A number of options were explored alongside a ‘do nothing’ baseline case with the option selected to relocate the child development centre to an offsite location at the Battenburg Avenue Clinic; refurbish vacant areas at St Mary’s Community Health Campus; and reprovide accommodation for the remaining clinical services funded from the sale of surplus land combined with efficiency improvements.

Overall the result is reduced operating costs in the region of £3.2m per year, investment in local services for patients, and the disposal of surplus land towards the Government’s housing target, which will benefit the local economy.

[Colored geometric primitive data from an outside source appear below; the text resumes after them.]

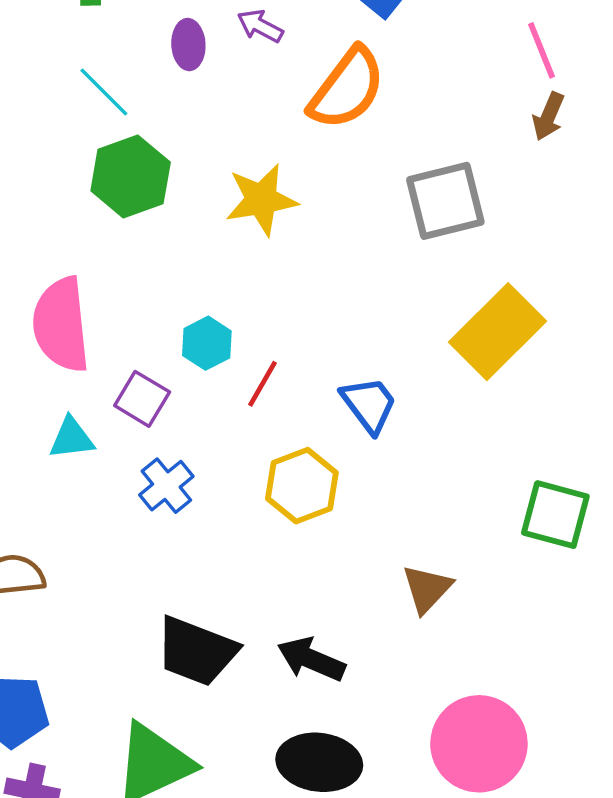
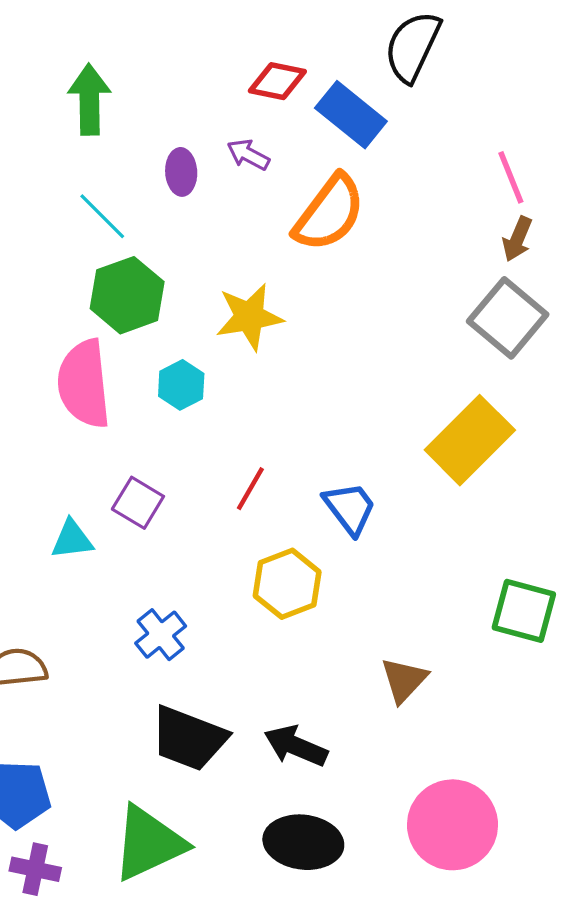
gray square: (445, 201) -> (508, 318), moved, turned -36
pink semicircle: (61, 325) -> (84, 384), moved
cyan hexagon: (207, 343) -> (181, 385), moved
blue cross: (166, 486) -> (161, 635), moved

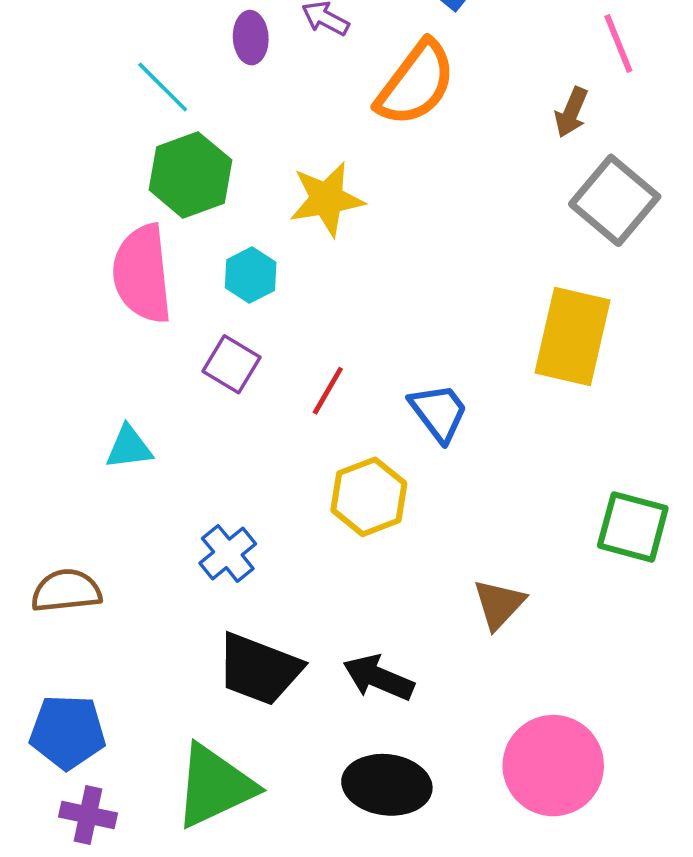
brown arrow: (517, 239) -> (571, 112), moved
yellow rectangle: (470, 440) -> (573, 336), turned -32
purple square: (138, 503) -> (231, 364), moved

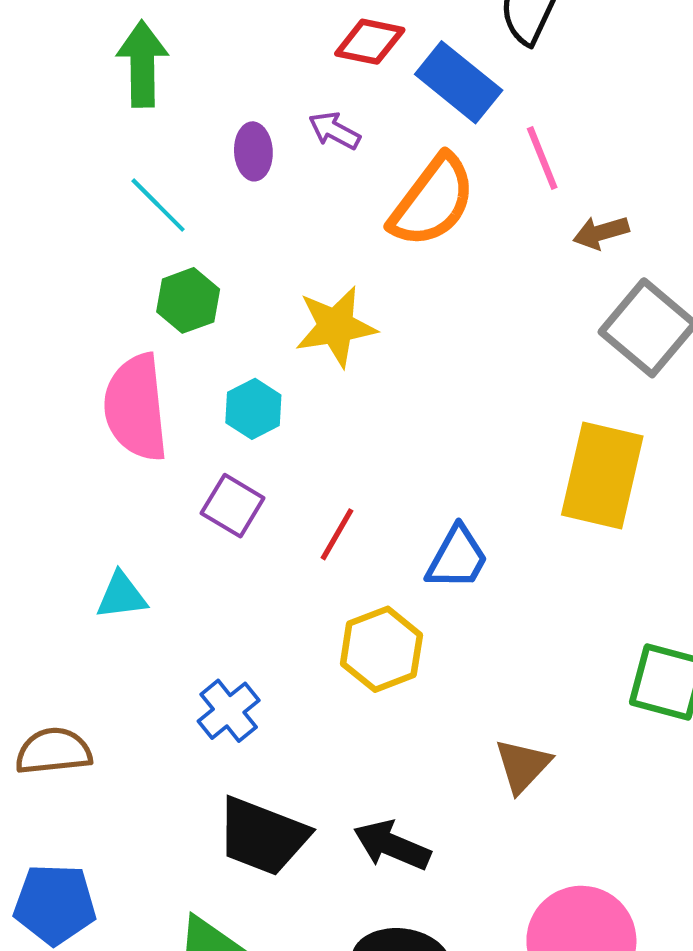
pink line: (618, 44) -> (542, 158), moved
brown arrow: (571, 112) -> (601, 232), turned 51
green hexagon: (190, 175) -> (188, 300), size x0.7
blue trapezoid: (439, 412) -> (457, 558), turned 66

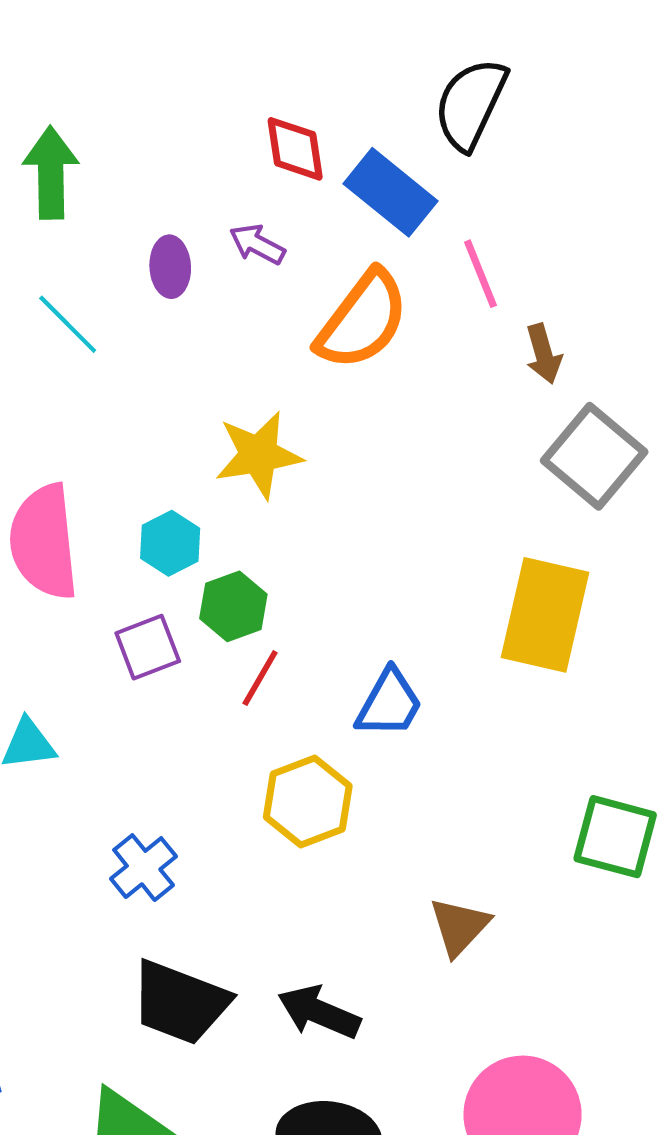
red diamond: (370, 42) -> (295, 149), turned 70
brown arrow: (601, 232) -> (544, 354), turned -90
green hexagon: (188, 300) -> (233, 606), moved
purple square: (233, 506) -> (148, 647), turned 38

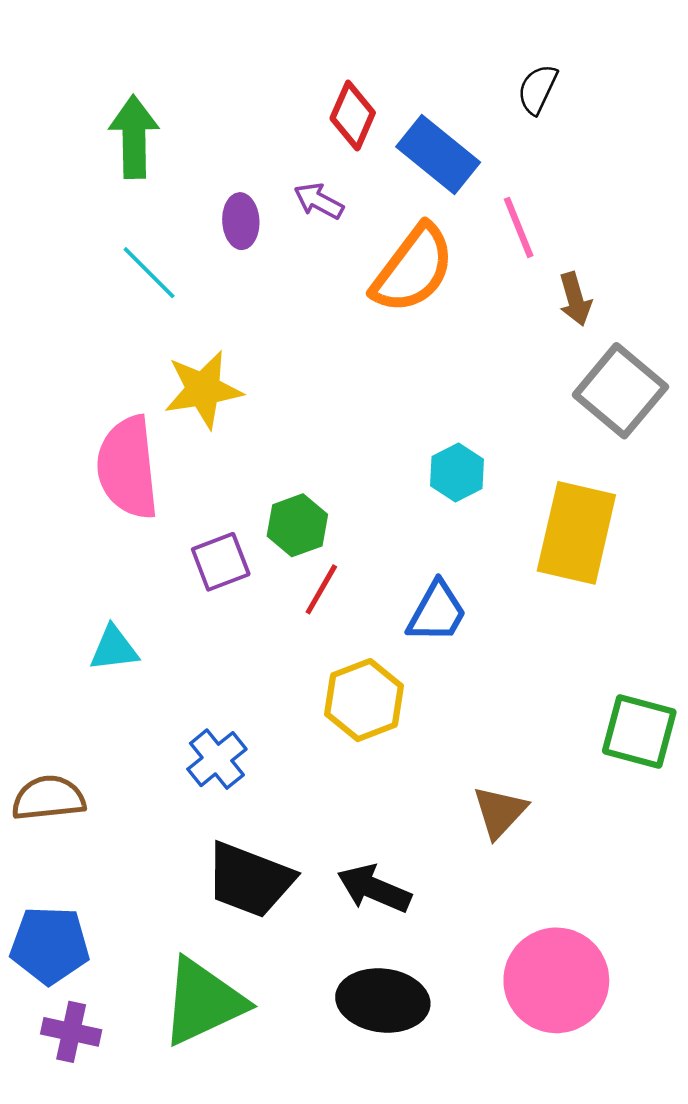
black semicircle: (471, 104) -> (537, 89), moved, size x0.6
red diamond: (295, 149) -> (353, 116), turned 32
yellow star: (259, 455) -> (203, 390), moved
cyan hexagon: (170, 543) -> (457, 473), moved

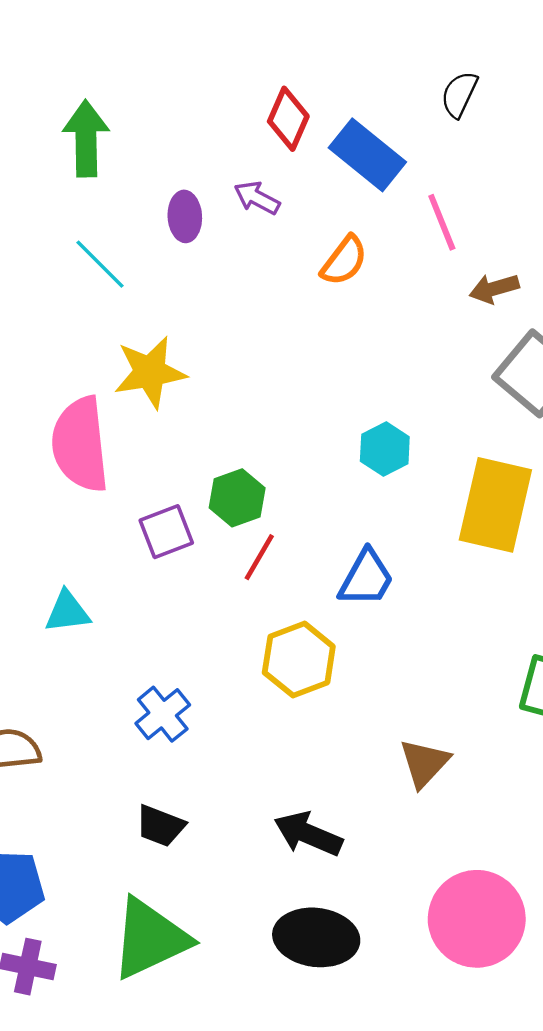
orange semicircle: (413, 269) -> (344, 261), size x0.6
brown arrow: (575, 299) -> (494, 289), turned 90
black trapezoid: (250, 880) -> (160, 826), moved, size x0.6

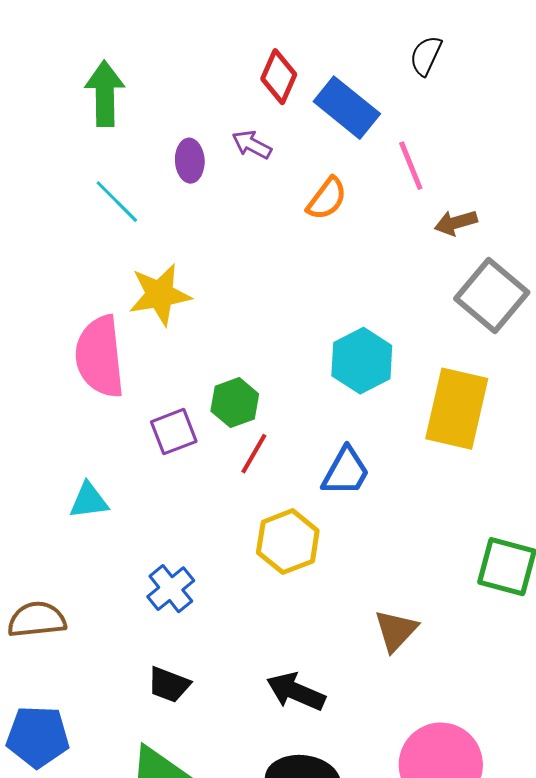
cyan hexagon: (385, 449) -> (362, 361), size x1.4

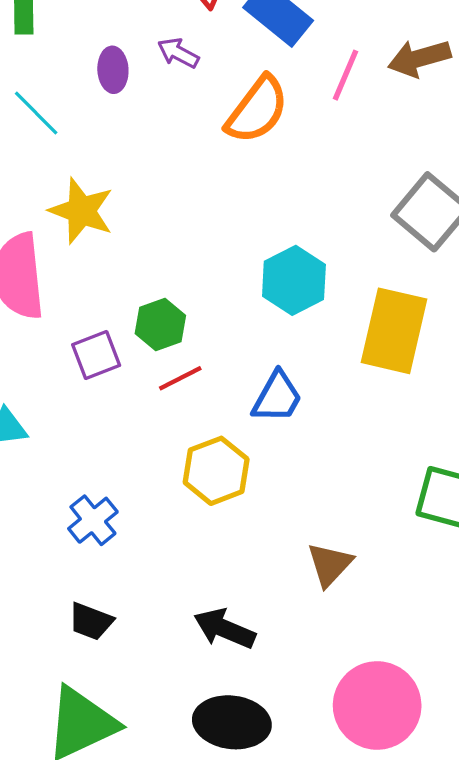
pink line: (411, 166) -> (346, 75), turned 45
orange semicircle: (327, 199) -> (257, 110), size x1.5
brown arrow: (456, 223) -> (419, 58), moved, size x1.4
yellow star: (160, 295) -> (81, 211), turned 30
red line: (254, 454) -> (180, 378), turned 33

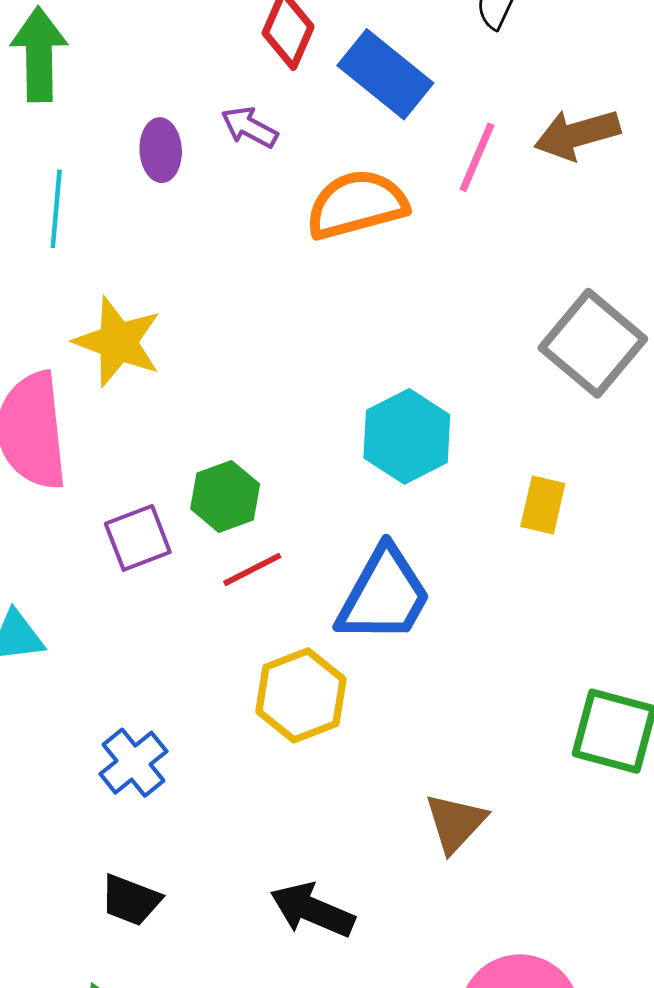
orange semicircle: (257, 110) -> (357, 205), turned -142
cyan line: (36, 113) -> (56, 209), turned 50
yellow rectangle: (394, 331) -> (543, 505), size x0.5
blue trapezoid: (277, 397) -> (384, 595), size x1.4

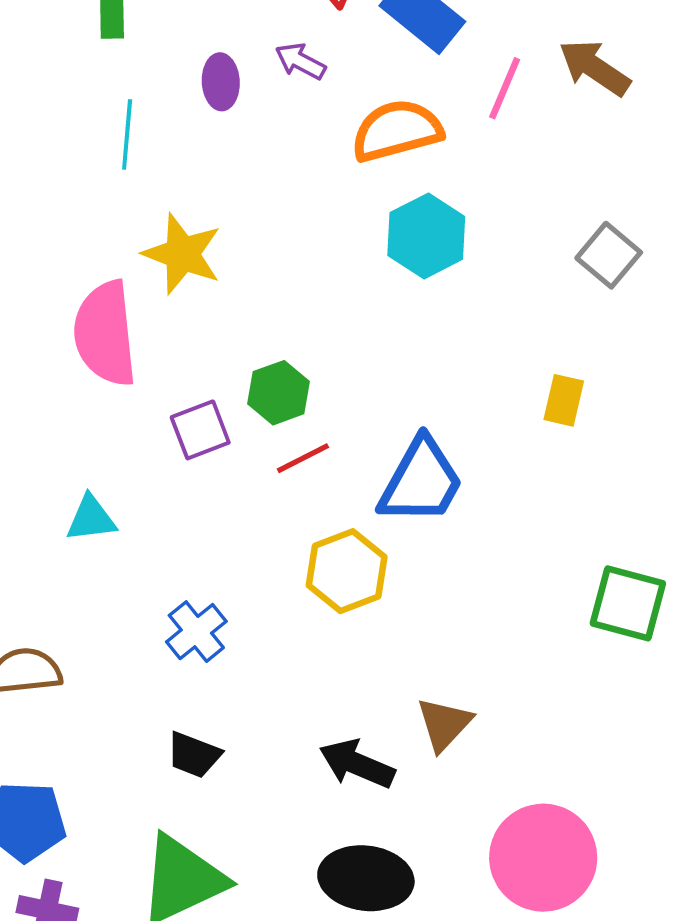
brown arrow: (577, 134) -> (595, 68), turned 50
gray square: (593, 343) -> (609, 255), size x0.7
cyan hexagon: (407, 436) -> (426, 236), moved
brown triangle: (455, 823) -> (444, 724), moved

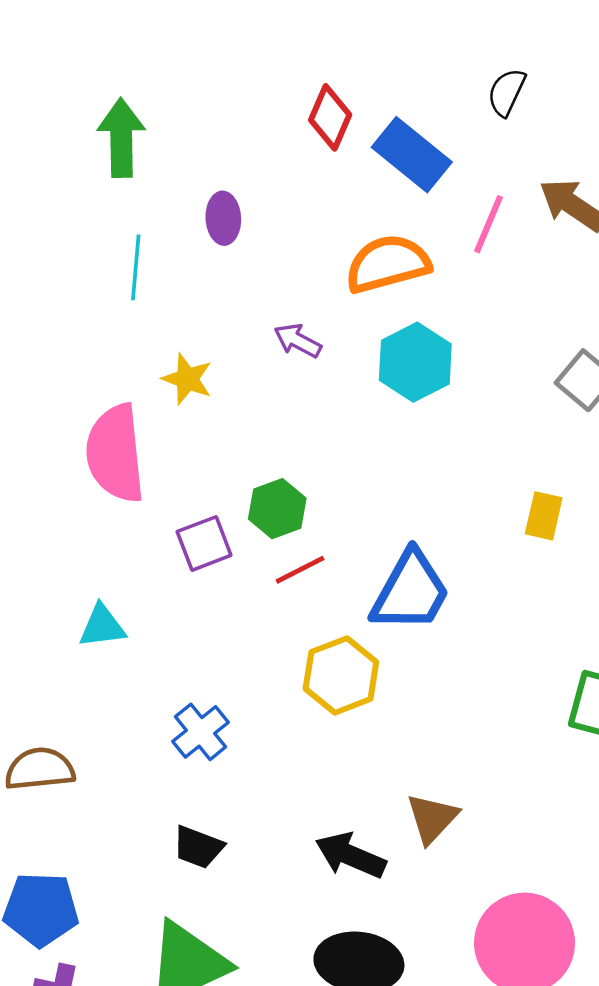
purple arrow: (300, 61) -> (298, 341), moved
yellow star: (182, 254) -> (187, 379), size x0.7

South Staffordshire and Shropshire NHS Foundation Trust Facilities & Estates Shared Services

Facilities & Estates Shared Services is a directorate of South Staffordshire and Shropshire NHS Foundation Trust.

Through pro-active engagement with service directorates and clients, it delivers an extensive programme of cost improvement and saving initiatives.

Between January 2013 and June this year the team challenged its own approach with value management technicians. This introduced a pro-active approach of engagement with internal and external clients and stakeholders within a governance framework to manage, develop, challenge and monitor through efficiency groups, management team meetings, and operational forums.

The directorate also introduced the FISH initiative for staff engagement and motivation that focuses on attitudes. This approach is promoted by setting clear objectives aligned with CQC core dimensions and PAMS methods.

The team delivered £1m cost improvement programme savings over 2013/14, the majority of which is recurring. Initiatives included introducing new ways of working using mobile technology, rationalisation of premises, improved procurement packages, the expansion of embedded flexible working; collaborative accommodation sharing, centralised telephony, and centralised utility meter reading links to suppliers.

A spokesman said: “The openness to fresh ideas and addressing economic challenges while maintaining quality is core to this team and to the trust. The organisation is deserving of acknowledgement of these achievements.”